On the climate/global warming front, the bill could cut GHG emissions by approximately 40-50% from 2005 levels by the end of the decade. With news broadcasts leading off with stories of climate related disasters (floods, droughts, wildfires and extreme heat) across America and the world night after night, that is a worthy goal, and along with the other provisions in the bill we should be grateful that this moves the needle in the right direction. Or in other words in the language of this blog, climate and social justice advocates and activists can rejoice in the hope that it can incrementally bend that long arc of the moral universe in the direction of justice for all.
That being said, while this is truly a milestone deserving of a significant place in American political history, it still falls far short of the urgency and scope of change that is needed to salvage a healthy and thriving planet and society. Creation justice lost some valuable ground on vital concessions extracted by the friend of the fossil fuel industry, Senator Manchin. The emaciated version of Build Back Better is better than nothing, but unless it is embraced by all citizens of all persuasions and backed by the power brokers that pull the strings of government and grease the machinery of the economy it will be yet one more chapter in the story of ‘too little, too late.” May that not be so!

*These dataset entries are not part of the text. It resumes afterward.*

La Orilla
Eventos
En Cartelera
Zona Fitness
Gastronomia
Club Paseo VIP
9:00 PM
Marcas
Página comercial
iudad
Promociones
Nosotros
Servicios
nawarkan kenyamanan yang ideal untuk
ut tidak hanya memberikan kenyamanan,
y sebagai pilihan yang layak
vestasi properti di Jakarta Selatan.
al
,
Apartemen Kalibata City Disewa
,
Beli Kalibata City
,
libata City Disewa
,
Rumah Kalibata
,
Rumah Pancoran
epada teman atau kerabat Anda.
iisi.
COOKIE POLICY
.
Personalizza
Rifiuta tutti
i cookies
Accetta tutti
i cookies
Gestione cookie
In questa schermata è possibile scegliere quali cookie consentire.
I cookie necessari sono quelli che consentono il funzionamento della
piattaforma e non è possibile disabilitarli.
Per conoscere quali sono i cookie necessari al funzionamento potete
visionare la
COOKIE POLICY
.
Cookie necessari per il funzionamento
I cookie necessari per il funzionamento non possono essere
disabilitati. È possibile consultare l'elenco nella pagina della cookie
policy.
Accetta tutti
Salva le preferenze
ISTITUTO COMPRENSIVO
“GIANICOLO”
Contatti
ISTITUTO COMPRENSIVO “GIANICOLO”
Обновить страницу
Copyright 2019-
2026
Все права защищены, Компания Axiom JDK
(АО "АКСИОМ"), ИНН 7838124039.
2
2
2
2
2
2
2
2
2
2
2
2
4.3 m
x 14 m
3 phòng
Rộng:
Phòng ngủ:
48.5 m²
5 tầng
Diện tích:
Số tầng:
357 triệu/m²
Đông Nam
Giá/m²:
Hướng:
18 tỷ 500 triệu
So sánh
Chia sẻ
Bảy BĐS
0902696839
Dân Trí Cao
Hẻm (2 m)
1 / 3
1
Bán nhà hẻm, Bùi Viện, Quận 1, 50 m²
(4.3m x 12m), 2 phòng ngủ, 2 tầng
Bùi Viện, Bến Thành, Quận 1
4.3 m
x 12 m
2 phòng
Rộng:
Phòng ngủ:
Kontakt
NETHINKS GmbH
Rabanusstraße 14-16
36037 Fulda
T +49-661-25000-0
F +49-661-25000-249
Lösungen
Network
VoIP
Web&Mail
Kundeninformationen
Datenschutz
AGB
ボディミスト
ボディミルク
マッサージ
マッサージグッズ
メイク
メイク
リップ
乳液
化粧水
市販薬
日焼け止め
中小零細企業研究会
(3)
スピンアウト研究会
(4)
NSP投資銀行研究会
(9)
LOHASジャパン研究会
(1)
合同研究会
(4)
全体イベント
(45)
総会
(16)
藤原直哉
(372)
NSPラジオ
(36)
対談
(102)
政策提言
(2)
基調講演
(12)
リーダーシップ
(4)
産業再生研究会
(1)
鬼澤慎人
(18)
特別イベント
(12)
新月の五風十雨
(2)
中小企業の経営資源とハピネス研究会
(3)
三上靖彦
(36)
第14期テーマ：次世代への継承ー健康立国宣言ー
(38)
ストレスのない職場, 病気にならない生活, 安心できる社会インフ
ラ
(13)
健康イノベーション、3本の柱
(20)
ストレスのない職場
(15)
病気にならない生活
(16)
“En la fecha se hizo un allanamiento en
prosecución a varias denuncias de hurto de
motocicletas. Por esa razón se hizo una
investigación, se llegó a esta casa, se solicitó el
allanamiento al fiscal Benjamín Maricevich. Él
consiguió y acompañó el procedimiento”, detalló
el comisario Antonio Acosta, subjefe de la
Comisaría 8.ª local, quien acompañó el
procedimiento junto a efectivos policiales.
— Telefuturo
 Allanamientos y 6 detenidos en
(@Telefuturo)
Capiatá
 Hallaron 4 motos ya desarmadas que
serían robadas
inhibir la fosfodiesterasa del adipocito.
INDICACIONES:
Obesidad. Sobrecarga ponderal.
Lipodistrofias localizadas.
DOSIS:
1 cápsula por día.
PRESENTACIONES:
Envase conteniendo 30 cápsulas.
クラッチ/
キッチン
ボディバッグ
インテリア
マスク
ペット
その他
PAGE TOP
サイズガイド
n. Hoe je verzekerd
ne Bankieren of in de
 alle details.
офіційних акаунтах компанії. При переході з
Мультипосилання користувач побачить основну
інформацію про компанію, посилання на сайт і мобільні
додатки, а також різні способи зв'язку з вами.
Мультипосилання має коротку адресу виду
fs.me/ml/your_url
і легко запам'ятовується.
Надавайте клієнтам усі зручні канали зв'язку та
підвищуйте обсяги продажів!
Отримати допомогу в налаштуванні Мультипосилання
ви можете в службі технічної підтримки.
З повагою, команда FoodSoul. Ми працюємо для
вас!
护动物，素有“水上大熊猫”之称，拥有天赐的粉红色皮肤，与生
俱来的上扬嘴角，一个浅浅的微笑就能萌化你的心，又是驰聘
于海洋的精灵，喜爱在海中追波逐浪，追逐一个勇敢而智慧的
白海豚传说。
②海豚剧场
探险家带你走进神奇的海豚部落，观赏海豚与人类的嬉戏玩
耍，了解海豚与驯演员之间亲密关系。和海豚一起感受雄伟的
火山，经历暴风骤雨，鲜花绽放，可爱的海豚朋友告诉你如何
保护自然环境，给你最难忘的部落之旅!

I’ll close with the official statement of support for H.R. 5376 from the Executive Office of the President – Office of Management and Budget August 6, 2022
STATEMENT OF ADMINISTRATION POLICY
H.R. 5376 – Inflation Reduction Act of 2022
The Administration strongly supports passage of the Inflation Reduction Act of 2022. This legislation would lower health care, prescription drug, and energy costs, invest in energy security, and make our tax code fairer—all while fighting inflation and reducing the deficit.
This historic legislation would help tackle today’s most pressing economic challenges, make our economy stronger for decades to come, and position the United States to be the world’s leader in clean energy.
The bill would lower the costs of prescription drugs for millions of Americans and reduce federal spending on prescription drugs by allowing Medicare to negotiate lower prices.
And, the bill would lower health care costs for millions of Americans – locking in health care premiums that save 13 million people an average of $800 a year.
This bill would make the single largest investment in climate and energy in American history, enabling America to tackle the climate crisis, advancing environmental justice, securing America’s position as a world leader in domestic clean energy manufacturing and supply chains, creating and sustaining good-paying union jobs in construction and manufacturing, including in rural communities, and lowering energy costs for Americans.
Finally, the bill would require that the largest and most profitable companies pay at least some Federal income tax, with no tax increases for anyone making under $400,000 a year.
In all, the bill would reduce the deficit by more than $300 billion, including near-term deficit reduction that, according to a range of economic experts, would also reduce near-term inflation.
In addition, lower costs for prescription drugs, health care, and energy would help reduce inflation, while giving American families more breathing room.
The Administration urges Congress to pass the Inflation Reduction Act of 2022. We look forward to working with Congress to deliver this critical victory for American workers and families, as well as the U.S. economy.